Data extracted from a collection:
⟨

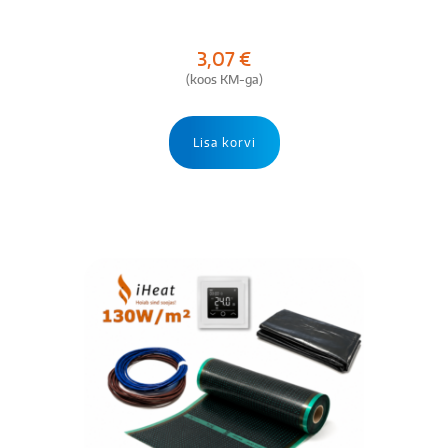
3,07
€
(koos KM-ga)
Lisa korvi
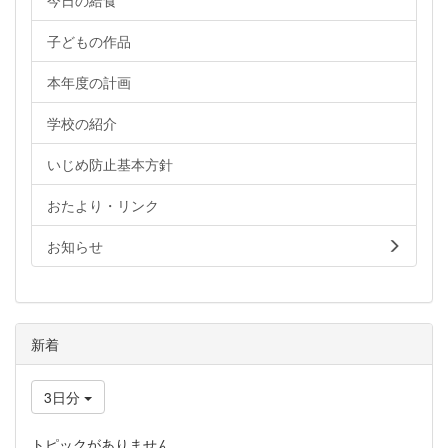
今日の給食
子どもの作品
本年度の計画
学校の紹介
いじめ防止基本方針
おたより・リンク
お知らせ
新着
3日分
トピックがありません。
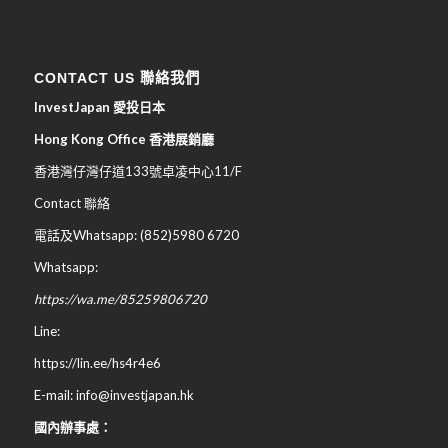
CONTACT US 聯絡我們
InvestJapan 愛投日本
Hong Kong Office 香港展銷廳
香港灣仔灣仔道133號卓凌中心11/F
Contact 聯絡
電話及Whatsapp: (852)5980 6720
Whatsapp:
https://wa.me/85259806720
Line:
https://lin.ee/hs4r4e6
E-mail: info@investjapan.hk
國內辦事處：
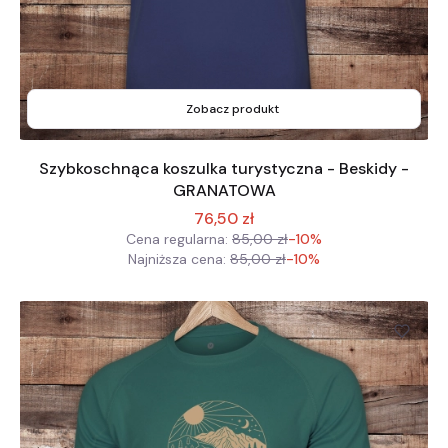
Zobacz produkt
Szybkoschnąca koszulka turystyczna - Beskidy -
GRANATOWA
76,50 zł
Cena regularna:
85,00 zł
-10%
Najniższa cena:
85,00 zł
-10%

⟩
⟨

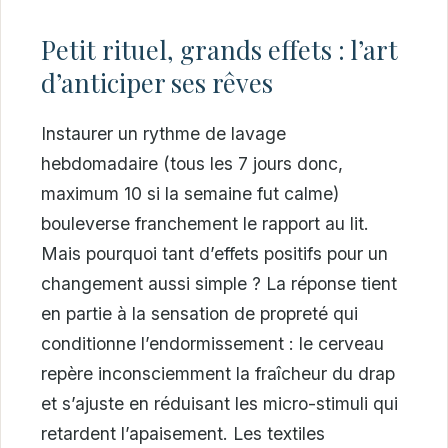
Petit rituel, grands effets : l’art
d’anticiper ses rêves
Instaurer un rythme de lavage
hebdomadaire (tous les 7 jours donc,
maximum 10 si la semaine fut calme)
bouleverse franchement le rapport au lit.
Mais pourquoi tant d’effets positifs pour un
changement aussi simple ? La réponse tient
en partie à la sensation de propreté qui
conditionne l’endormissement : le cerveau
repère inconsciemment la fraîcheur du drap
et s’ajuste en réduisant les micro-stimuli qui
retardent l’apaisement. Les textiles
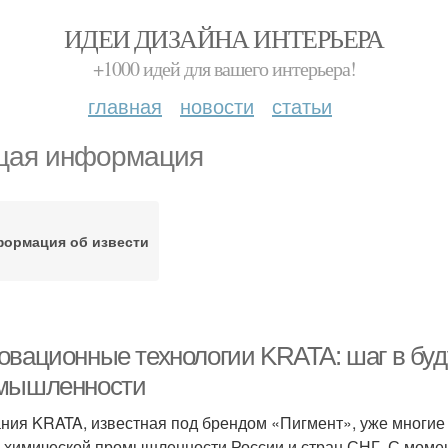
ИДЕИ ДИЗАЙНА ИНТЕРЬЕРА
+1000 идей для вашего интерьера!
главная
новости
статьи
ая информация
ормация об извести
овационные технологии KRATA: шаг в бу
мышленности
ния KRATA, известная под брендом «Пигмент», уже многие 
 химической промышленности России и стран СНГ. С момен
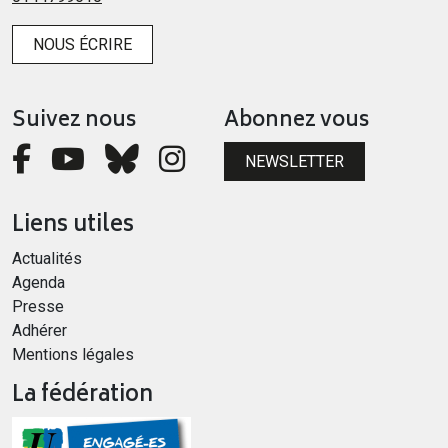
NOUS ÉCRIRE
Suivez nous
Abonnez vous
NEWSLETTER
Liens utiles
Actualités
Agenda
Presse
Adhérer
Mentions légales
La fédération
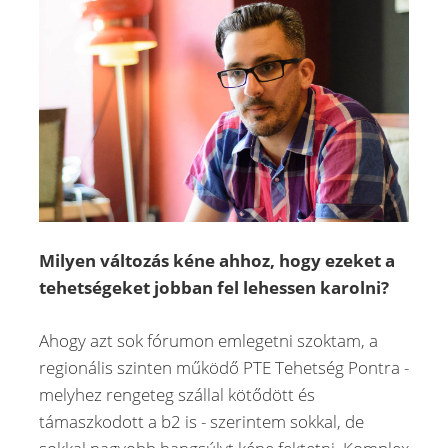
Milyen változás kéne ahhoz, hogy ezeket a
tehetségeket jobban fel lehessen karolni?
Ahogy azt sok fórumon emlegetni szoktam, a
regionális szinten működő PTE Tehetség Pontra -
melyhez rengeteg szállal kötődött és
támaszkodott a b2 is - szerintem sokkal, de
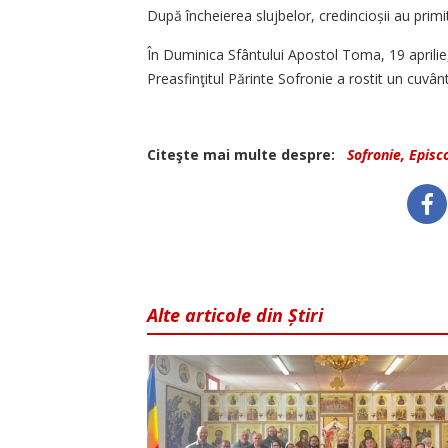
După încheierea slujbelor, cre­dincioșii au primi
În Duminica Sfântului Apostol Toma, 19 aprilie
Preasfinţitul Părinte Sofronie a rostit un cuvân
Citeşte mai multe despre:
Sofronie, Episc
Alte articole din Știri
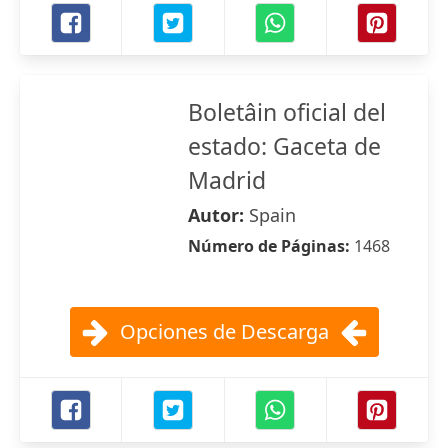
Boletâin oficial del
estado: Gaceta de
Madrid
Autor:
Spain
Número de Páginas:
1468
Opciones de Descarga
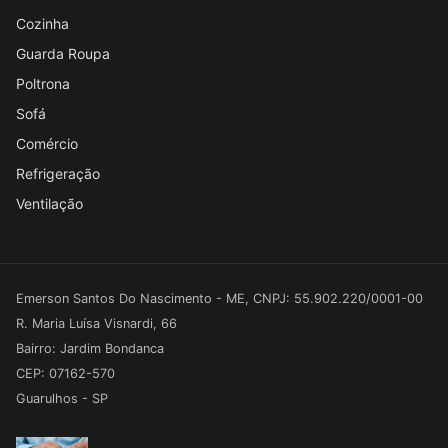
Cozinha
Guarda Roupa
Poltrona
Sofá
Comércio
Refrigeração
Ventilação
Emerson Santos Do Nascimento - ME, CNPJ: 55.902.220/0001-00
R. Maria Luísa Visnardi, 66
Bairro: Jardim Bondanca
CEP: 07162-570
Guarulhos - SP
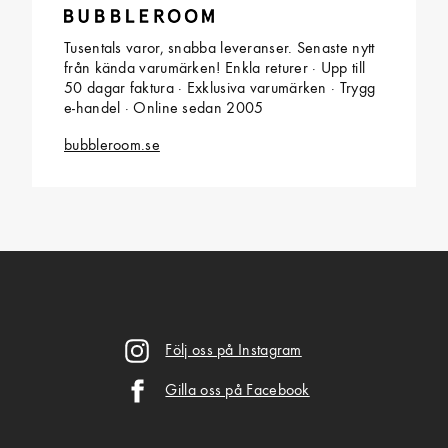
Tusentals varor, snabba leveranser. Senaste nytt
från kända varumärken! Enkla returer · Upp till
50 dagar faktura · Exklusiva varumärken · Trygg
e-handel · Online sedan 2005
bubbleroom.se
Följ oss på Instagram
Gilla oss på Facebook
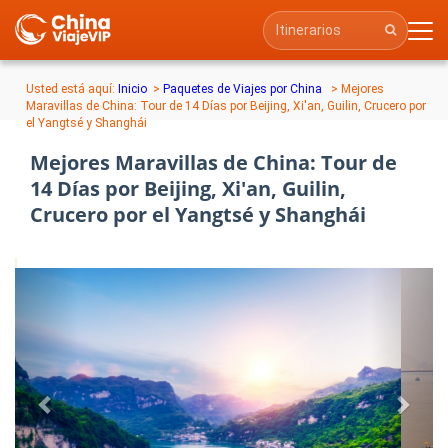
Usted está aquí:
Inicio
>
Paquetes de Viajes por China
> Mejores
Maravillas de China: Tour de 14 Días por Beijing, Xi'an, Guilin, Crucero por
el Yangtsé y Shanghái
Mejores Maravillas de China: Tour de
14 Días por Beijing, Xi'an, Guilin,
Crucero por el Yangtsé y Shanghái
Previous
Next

⟩

■ **BRIEF**
Return each line from the records that includes the word "China".

■ **ANSWER SPACE**
Paquetes de Viajes por China
Maravillas de China: Tour de 14 Días por Beijing, Xi'an, Guilin, Crucero por
Mejores Maravillas de China: Tour de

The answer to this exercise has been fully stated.